#### BRIEF
Print each line of the listing once more, precisely as given.
====================
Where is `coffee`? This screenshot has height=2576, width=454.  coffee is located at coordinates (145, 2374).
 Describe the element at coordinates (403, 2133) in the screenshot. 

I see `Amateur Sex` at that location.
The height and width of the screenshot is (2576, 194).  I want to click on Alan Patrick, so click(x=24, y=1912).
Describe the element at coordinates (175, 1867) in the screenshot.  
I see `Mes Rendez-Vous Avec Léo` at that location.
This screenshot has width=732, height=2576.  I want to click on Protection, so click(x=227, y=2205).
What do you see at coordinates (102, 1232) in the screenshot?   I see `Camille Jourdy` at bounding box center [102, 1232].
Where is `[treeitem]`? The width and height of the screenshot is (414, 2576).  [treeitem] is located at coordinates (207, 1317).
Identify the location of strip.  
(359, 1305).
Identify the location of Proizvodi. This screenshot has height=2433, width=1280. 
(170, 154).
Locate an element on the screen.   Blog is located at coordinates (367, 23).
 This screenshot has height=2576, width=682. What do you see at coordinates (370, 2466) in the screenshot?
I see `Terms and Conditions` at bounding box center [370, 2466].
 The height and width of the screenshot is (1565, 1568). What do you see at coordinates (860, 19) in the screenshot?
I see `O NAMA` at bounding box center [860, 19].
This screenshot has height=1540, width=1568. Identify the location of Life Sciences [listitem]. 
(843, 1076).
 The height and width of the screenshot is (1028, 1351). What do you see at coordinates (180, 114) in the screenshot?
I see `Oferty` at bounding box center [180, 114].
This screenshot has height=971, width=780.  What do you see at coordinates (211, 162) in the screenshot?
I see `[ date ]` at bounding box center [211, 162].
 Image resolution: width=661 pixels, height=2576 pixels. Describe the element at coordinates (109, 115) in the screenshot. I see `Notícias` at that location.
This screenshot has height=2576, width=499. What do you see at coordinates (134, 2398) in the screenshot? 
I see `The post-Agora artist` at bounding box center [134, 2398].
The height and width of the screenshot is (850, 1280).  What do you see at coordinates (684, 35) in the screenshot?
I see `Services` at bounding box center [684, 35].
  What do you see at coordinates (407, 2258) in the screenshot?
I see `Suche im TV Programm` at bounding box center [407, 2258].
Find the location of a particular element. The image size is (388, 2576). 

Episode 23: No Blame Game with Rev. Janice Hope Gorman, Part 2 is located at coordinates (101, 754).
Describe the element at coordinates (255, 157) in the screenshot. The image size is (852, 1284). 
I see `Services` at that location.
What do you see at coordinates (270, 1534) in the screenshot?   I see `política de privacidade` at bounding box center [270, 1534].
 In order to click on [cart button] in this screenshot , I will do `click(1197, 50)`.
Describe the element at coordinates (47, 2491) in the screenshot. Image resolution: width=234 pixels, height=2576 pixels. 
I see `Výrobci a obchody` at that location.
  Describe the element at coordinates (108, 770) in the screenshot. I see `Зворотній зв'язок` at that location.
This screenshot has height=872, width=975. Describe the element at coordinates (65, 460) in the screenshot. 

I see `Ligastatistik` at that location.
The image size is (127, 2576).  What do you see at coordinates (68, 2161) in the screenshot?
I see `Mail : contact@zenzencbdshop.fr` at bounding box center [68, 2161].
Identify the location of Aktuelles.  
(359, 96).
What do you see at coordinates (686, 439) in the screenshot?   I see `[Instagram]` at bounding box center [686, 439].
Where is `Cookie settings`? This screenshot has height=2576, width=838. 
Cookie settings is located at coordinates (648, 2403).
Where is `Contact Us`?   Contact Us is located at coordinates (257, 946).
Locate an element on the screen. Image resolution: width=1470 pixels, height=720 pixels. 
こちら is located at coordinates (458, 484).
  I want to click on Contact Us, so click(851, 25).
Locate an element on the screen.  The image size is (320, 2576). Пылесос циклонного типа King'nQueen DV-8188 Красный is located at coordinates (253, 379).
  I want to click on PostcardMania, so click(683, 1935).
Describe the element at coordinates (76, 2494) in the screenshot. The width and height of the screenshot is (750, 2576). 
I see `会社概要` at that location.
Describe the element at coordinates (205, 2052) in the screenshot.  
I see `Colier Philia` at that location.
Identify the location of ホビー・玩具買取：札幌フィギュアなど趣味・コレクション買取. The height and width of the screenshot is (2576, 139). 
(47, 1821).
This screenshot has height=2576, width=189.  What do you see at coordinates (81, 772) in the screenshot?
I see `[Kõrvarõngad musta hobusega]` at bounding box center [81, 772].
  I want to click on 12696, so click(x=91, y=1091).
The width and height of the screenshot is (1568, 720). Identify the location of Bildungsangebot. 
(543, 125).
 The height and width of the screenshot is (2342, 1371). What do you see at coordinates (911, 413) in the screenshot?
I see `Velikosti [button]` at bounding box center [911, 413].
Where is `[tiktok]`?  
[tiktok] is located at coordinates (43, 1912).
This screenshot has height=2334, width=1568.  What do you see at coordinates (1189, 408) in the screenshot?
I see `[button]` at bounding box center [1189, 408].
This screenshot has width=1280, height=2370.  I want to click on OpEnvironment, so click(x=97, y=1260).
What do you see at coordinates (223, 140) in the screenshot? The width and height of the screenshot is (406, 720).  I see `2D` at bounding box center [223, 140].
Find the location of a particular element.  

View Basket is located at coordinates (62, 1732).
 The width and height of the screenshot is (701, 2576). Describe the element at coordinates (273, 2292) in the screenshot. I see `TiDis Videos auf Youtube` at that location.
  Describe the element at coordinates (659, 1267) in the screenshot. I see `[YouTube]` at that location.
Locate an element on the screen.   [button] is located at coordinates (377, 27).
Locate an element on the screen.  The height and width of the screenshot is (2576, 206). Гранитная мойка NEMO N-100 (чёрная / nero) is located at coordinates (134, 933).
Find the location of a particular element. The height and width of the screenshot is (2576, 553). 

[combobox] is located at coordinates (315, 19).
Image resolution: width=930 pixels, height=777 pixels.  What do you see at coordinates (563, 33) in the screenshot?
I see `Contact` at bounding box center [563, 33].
====================
#### ANSWER SPACE
Where is `coffee`? This screenshot has height=2576, width=454.  coffee is located at coordinates (145, 2374).
 Describe the element at coordinates (403, 2133) in the screenshot. 

I see `Amateur Sex` at that location.
The height and width of the screenshot is (2576, 194).  I want to click on Alan Patrick, so click(x=24, y=1912).
Describe the element at coordinates (175, 1867) in the screenshot.  
I see `Mes Rendez-Vous Avec Léo` at that location.
This screenshot has width=732, height=2576.  I want to click on Protection, so click(x=227, y=2205).
What do you see at coordinates (102, 1232) in the screenshot?   I see `Camille Jourdy` at bounding box center [102, 1232].
Where is `[treeitem]`? The width and height of the screenshot is (414, 2576).  [treeitem] is located at coordinates (207, 1317).
Identify the location of strip.  
(359, 1305).
Identify the location of Proizvodi. This screenshot has height=2433, width=1280. 
(170, 154).
Locate an element on the screen.   Blog is located at coordinates (367, 23).
 This screenshot has height=2576, width=682. What do you see at coordinates (370, 2466) in the screenshot?
I see `Terms and Conditions` at bounding box center [370, 2466].
 The height and width of the screenshot is (1565, 1568). What do you see at coordinates (860, 19) in the screenshot?
I see `O NAMA` at bounding box center [860, 19].
This screenshot has height=1540, width=1568. Identify the location of Life Sciences [listitem]. 
(843, 1076).
 The height and width of the screenshot is (1028, 1351). What do you see at coordinates (180, 114) in the screenshot?
I see `Oferty` at bounding box center [180, 114].
This screenshot has height=971, width=780.  What do you see at coordinates (211, 162) in the screenshot?
I see `[ date ]` at bounding box center [211, 162].
 Image resolution: width=661 pixels, height=2576 pixels. Describe the element at coordinates (109, 115) in the screenshot. I see `Notícias` at that location.
This screenshot has height=2576, width=499. What do you see at coordinates (134, 2398) in the screenshot? 
I see `The post-Agora artist` at bounding box center [134, 2398].
The height and width of the screenshot is (850, 1280).  What do you see at coordinates (684, 35) in the screenshot?
I see `Services` at bounding box center [684, 35].
  What do you see at coordinates (407, 2258) in the screenshot?
I see `Suche im TV Programm` at bounding box center [407, 2258].
Find the location of a particular element. The image size is (388, 2576). 

Episode 23: No Blame Game with Rev. Janice Hope Gorman, Part 2 is located at coordinates (101, 754).
Describe the element at coordinates (255, 157) in the screenshot. The image size is (852, 1284). 
I see `Services` at that location.
What do you see at coordinates (270, 1534) in the screenshot?   I see `política de privacidade` at bounding box center [270, 1534].
 In order to click on [cart button] in this screenshot , I will do `click(1197, 50)`.
Describe the element at coordinates (47, 2491) in the screenshot. Image resolution: width=234 pixels, height=2576 pixels. 
I see `Výrobci a obchody` at that location.
  Describe the element at coordinates (108, 770) in the screenshot. I see `Зворотній зв'язок` at that location.
This screenshot has height=872, width=975. Describe the element at coordinates (65, 460) in the screenshot. 

I see `Ligastatistik` at that location.
The image size is (127, 2576).  What do you see at coordinates (68, 2161) in the screenshot?
I see `Mail : contact@zenzencbdshop.fr` at bounding box center [68, 2161].
Identify the location of Aktuelles.  
(359, 96).
What do you see at coordinates (686, 439) in the screenshot?   I see `[Instagram]` at bounding box center [686, 439].
Where is `Cookie settings`? This screenshot has height=2576, width=838. 
Cookie settings is located at coordinates (648, 2403).
Where is `Contact Us`?   Contact Us is located at coordinates (257, 946).
Locate an element on the screen. Image resolution: width=1470 pixels, height=720 pixels. 
こちら is located at coordinates (458, 484).
  I want to click on Contact Us, so click(851, 25).
Locate an element on the screen.  The image size is (320, 2576). Пылесос циклонного типа King'nQueen DV-8188 Красный is located at coordinates (253, 379).
  I want to click on PostcardMania, so click(683, 1935).
Describe the element at coordinates (76, 2494) in the screenshot. The width and height of the screenshot is (750, 2576). 
I see `会社概要` at that location.
Describe the element at coordinates (205, 2052) in the screenshot.  
I see `Colier Philia` at that location.
Identify the location of ホビー・玩具買取：札幌フィギュアなど趣味・コレクション買取. The height and width of the screenshot is (2576, 139). 
(47, 1821).
This screenshot has height=2576, width=189.  What do you see at coordinates (81, 772) in the screenshot?
I see `[Kõrvarõngad musta hobusega]` at bounding box center [81, 772].
  I want to click on 12696, so click(x=91, y=1091).
The width and height of the screenshot is (1568, 720). Identify the location of Bildungsangebot. 
(543, 125).
 The height and width of the screenshot is (2342, 1371). What do you see at coordinates (911, 413) in the screenshot?
I see `Velikosti [button]` at bounding box center [911, 413].
Where is `[tiktok]`?  
[tiktok] is located at coordinates (43, 1912).
This screenshot has height=2334, width=1568.  What do you see at coordinates (1189, 408) in the screenshot?
I see `[button]` at bounding box center [1189, 408].
This screenshot has width=1280, height=2370.  I want to click on OpEnvironment, so click(x=97, y=1260).
What do you see at coordinates (223, 140) in the screenshot? The width and height of the screenshot is (406, 720).  I see `2D` at bounding box center [223, 140].
Find the location of a particular element.  

View Basket is located at coordinates (62, 1732).
 The width and height of the screenshot is (701, 2576). Describe the element at coordinates (273, 2292) in the screenshot. I see `TiDis Videos auf Youtube` at that location.
  Describe the element at coordinates (659, 1267) in the screenshot. I see `[YouTube]` at that location.
Locate an element on the screen.   [button] is located at coordinates (377, 27).
Locate an element on the screen.  The height and width of the screenshot is (2576, 206). Гранитная мойка NEMO N-100 (чёрная / nero) is located at coordinates (134, 933).
Find the location of a particular element. The height and width of the screenshot is (2576, 553). 

[combobox] is located at coordinates (315, 19).
Image resolution: width=930 pixels, height=777 pixels.  What do you see at coordinates (563, 33) in the screenshot?
I see `Contact` at bounding box center [563, 33].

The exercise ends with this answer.